Any society needs a threat of fear, Isn't it the 'FEAR' of being found out that stops many committing crime.
I was scared of the police when I was a kid, especially when one stopped me because I didn't indicate I was turning when I was on my bike, got a telling off from Dad too. And here I am, a happy, well adjusted adult who wouldn't dream of thumping a pensioner or kicking someone's head in and who abides by the law - didn't do ME any harm being afraid of authority, did it??? Kids today have rights, and boy do they know it !
"That is the trouble with some of today's society, no respect for authority, and no respect for themselves"

I didn't mention respect. I was talking about fear. Not the same.

Do you think my young girls should autoatically be scared of the police?
I'm not saying what we have at the moment is perfect -- but then neither was it then. We've probably knocked down a system that didn't work and not figured out how to replace it. Oh, and the old system didn't work. There's no reason to be all proud about the fact that there were "only" 300 murders a year. We both know that is 300 too many. And not just homicides either. The entire set-up of society was based on fear, fear of authority, fear of making mistakes. What happened whne you "slipped up" by those standards? You ended up shunned, ostracised, punished by society, punished for mistakes that maybe even were not your fault -- and even if they were, did it help to punish people and make them feel bad for making one false step?

No, I wouldn't want to go back to those days for anything. For every lovely story about how "we could play out on the streets without fear", I hear the sad tale of someone afraid to leave those streets and return home to their family and parents who would beat them for breaking a hot glass dish because the oven gloves had a hole in. Return to that sort of idea of life? Never. We're well rid of it.
Read my post above, I was. I wasn't so scared that I wet myself with fear whenever one came within a yard of me, just scared enough to respect their authority and stay on the straight and narrow.
So jim, children today aren't afraid to return home to the beatings etc? What about little Daniel who we have all been agonising over recently, I'm pretty certain he was terrified to go home too, and he had a lot more than beatings done to him !
The poor child, I feel sorry for him.
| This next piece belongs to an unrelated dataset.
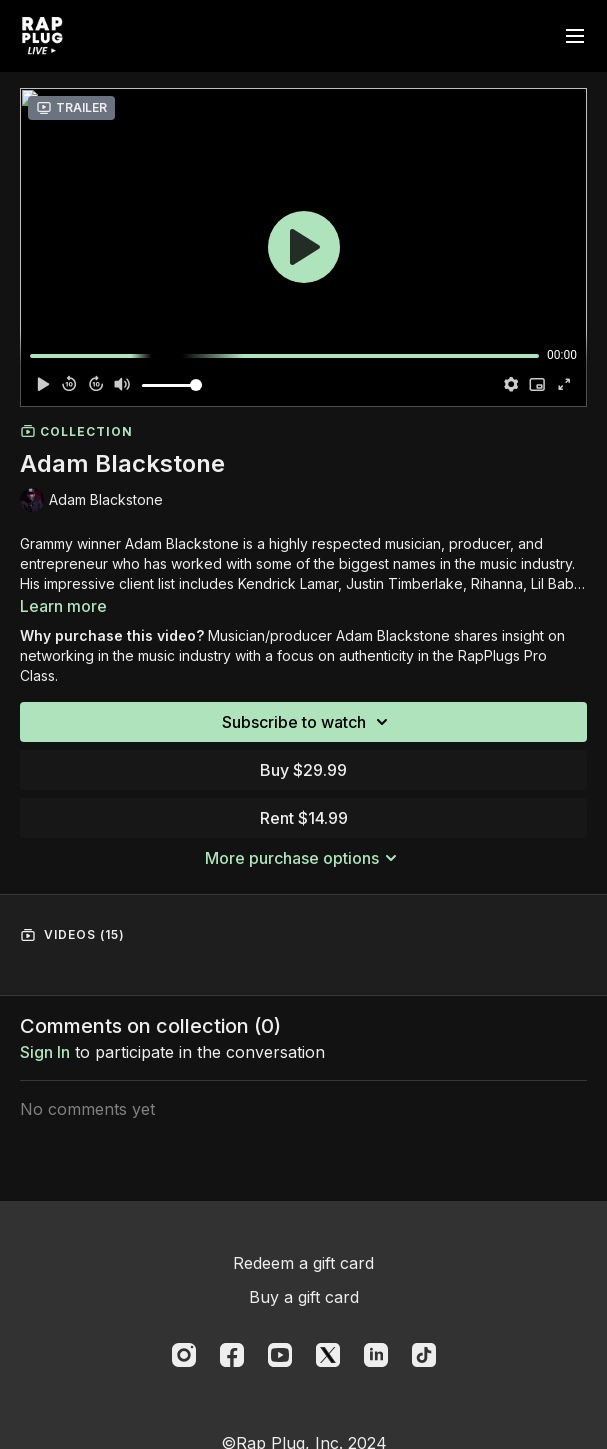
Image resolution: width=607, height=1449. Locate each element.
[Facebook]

He wasn't exceptional, is the saddest thing -- and he wasn't exceptional back then, either. History is littered with the corpses of unwanted children. The lucky ones just starved to death in a rubbish tip.
Some people talk complete rubbish.
//So perhaps these things don't really happen, it is just the Daily Mail who makes them up,//

I didn't say that.

// so if we don't read that paper all our ills will go away,//

Of course not. It's intended to be a humorous reminder, that, if you stop reading material which incites you to anger, then you will no longer be angry. Stress actually shortens your lifespan, after all.

I realise that humour is an inappropriate response to such a situation but I am already miserable about the way society seems to be going and can well do without DM stories to make me feel worse.

Having said that, at least the DM have stopped him from being reduced to a crime statistic and retored his dignity by making his past known.

Now, if only they would reduce these offenders to faceless anonymity. In an age where celebrity is all that youths crave, I'm sure it only encourages them.
It has always happened.
humans have always killed others. we have always been violent.

history is littered it appalling and abhorrent acts of violence - and also littered with appalling and abhorrent people known mainly for their violence and thuggery - ghenghis khan, pirates, the kkk, white supremacists, the rape and pillage of mediaeval times - the list is enormous, and thats not to mention all the wars, the conquering of nations, the slaughter of natives ... it is not a new thing.

we even fight for 'sport' and fun ...

why are people always so shocked every time it happens and begin to bemoan the decline of society?